Search code examples
pythonalgorithmdata-structuresheappriority-queue

What would you use the heapq Python module for in real life?


After reading Guido's Sorting a million 32-bit integers in 2MB of RAM using Python, I discovered the heapq module, but the concept is pretty abstract to me.

One reason is that I don't understand the concept of a heap completely, but I do understand how Guido used it.

Now, beside his kinda crazy example, what would you use the heapq module for?

Must it always be related to sorting or minimum value? Is it only something you use because it's faster than other approaches? Or can you do really elegant things that you can't do without?


Solution

  • The heapq module is commonly use to implement priority queues.

    You see priority queues in event schedulers that are constantly adding new events and need to use a heap to efficiently locate the next scheduled event. Some examples include:

    The heapq docs include priority queue implementation notes which address the common use cases.

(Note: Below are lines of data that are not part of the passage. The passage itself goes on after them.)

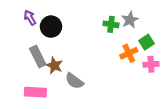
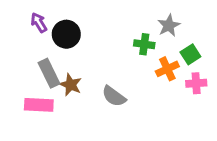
green cross: (111, 24) -> (144, 44), moved
gray semicircle: (74, 81) -> (114, 96), moved
pink rectangle: (35, 92) -> (39, 105), moved

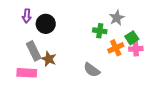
purple arrow: (39, 23) -> (27, 16), turned -144
pink cross: (196, 83) -> (136, 49), moved
gray semicircle: (114, 96) -> (92, 70), moved

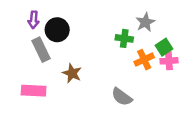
gray rectangle: (34, 51) -> (41, 50), moved
brown star: (49, 59) -> (72, 73), moved
gray semicircle: (92, 70) -> (122, 97), moved

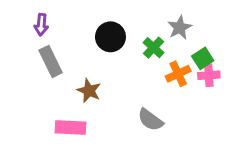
black circle: (57, 30) -> (110, 37), moved
green cross: (124, 38) -> (154, 48), turned 35
pink rectangle: (34, 91) -> (71, 128), moved

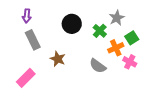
pink cross: (209, 75) -> (130, 62), moved, turned 32
gray semicircle: (150, 120) -> (98, 66), moved
pink rectangle: (71, 128) -> (26, 78), moved, turned -48

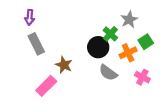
black circle: (72, 24) -> (98, 47), moved
pink cross: (130, 62) -> (142, 77), moved
pink rectangle: (26, 78) -> (46, 86), moved

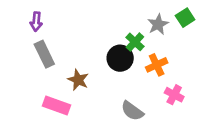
green square: (146, 42) -> (185, 18), moved
gray semicircle: (108, 73) -> (132, 111), moved
pink rectangle: (46, 86) -> (57, 106), turned 65

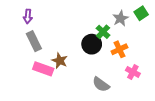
pink rectangle: (57, 106) -> (43, 69), moved

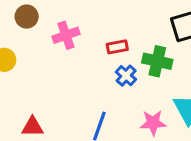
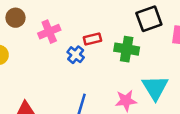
blue cross: (126, 76) -> (76, 55), moved

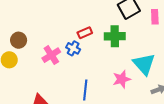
brown circle: (15, 18) -> (19, 40), moved
pink cross: (49, 32) -> (51, 55), moved

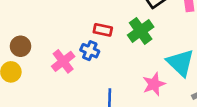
red rectangle: (85, 33) -> (103, 30), turned 40
green cross: (115, 36) -> (141, 31), turned -30

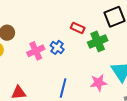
red rectangle: (103, 30) -> (78, 28), moved

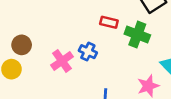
green cross: (98, 41) -> (137, 34), turned -36

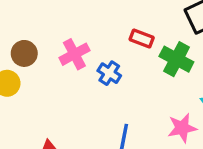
pink cross: (62, 61) -> (74, 54), moved

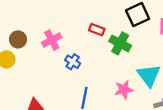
blue cross: (109, 73) -> (73, 62), moved

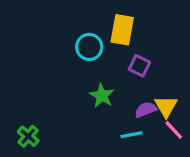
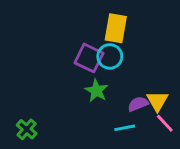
cyan circle: (89, 47) -> (110, 56), moved
purple square: (139, 66) -> (89, 58), moved, size x1.4

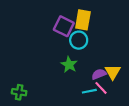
purple square: (89, 58) -> (64, 26), moved
pink line: (165, 123) -> (101, 88), moved
green cross: (27, 129) -> (19, 92), turned -32

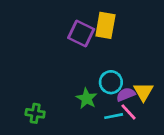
cyan circle: (79, 40) -> (111, 82), moved
green star: (69, 65) -> (87, 98), moved
green cross: (19, 92) -> (35, 113), moved

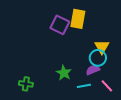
cyan circle: (111, 82) -> (98, 58), moved
yellow triangle: (143, 92) -> (102, 47), moved
pink line: (128, 112) -> (107, 86), moved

    In addition, heaps are great for implementing partial sorts. For example, heapq.nsmallest and heapq.nlargest can be much more memory efficient and do many fewer comparisons than a full sort followed by a slice:

    >>> from heapq import nlargest
    >>> from random import random
    >>> nlargest(5, (random() for i in xrange(1000000)))
    [0.9999995650034837, 0.9999985756262746, 0.9999971934450994, 0.9999960394998497, 0.9999949126363714]